The result should be an exact copy of every record, with no pictures kept.

(Saved entries)
<<<<
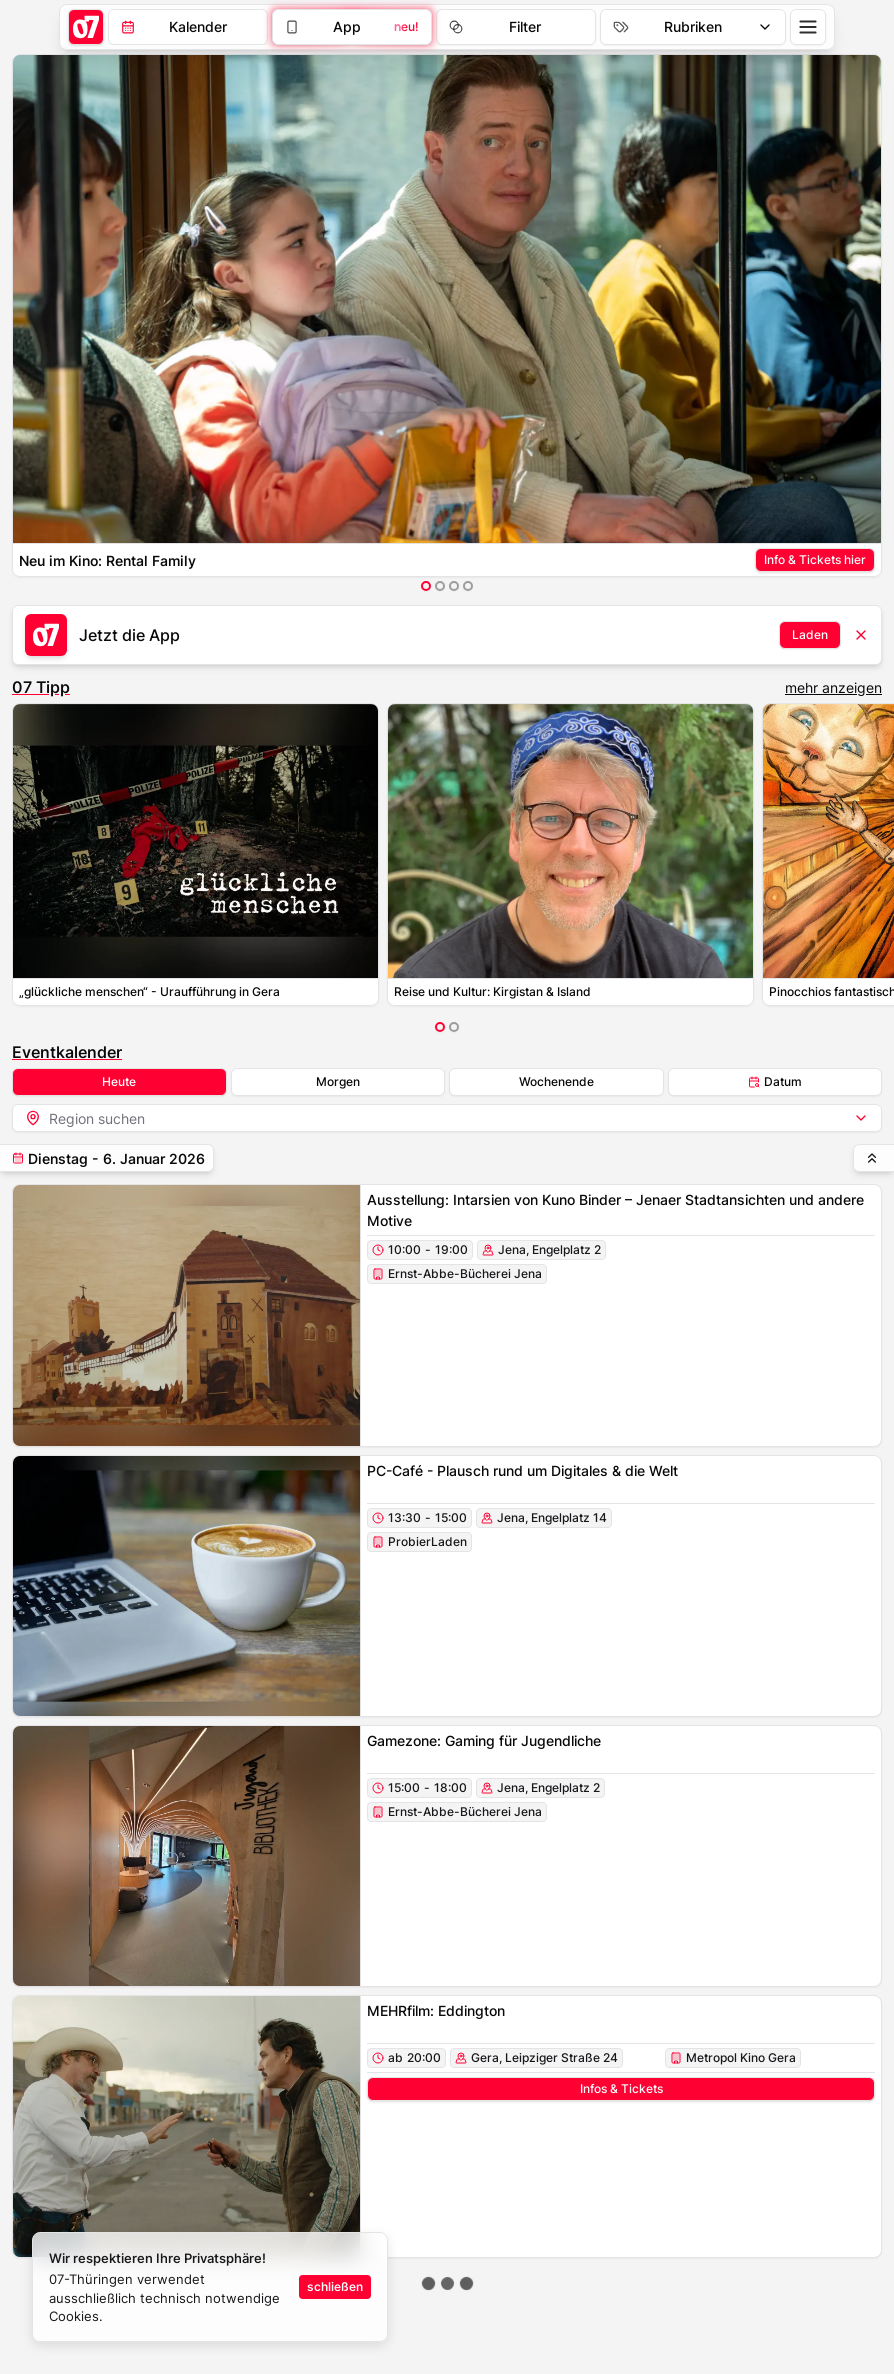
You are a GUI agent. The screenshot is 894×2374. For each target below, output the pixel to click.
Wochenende (556, 1081)
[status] (210, 2287)
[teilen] (107, 1158)
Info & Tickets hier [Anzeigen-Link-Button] (815, 559)
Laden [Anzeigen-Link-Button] (810, 634)
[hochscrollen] (873, 1158)
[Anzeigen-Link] (815, 560)
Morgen (338, 1081)
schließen (335, 2286)
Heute (119, 1081)
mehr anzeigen (833, 687)
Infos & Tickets (621, 2088)
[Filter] (352, 27)
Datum (775, 1081)
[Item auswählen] (426, 586)
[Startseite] (86, 27)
>>>>
ANSWER SECTION:
You are a GUI agent. The screenshot is 894×2374. For each target below, output the pixel to click.
Wochenende (556, 1081)
[status] (210, 2287)
[teilen] (107, 1158)
Info & Tickets hier [Anzeigen-Link-Button] (815, 559)
Laden [Anzeigen-Link-Button] (810, 634)
[hochscrollen] (873, 1158)
[Anzeigen-Link] (815, 560)
Morgen (338, 1081)
schließen (335, 2286)
Heute (119, 1081)
mehr anzeigen (833, 687)
Infos & Tickets (621, 2088)
[Filter] (352, 27)
Datum (775, 1081)
[Item auswählen] (426, 586)
[Startseite] (86, 27)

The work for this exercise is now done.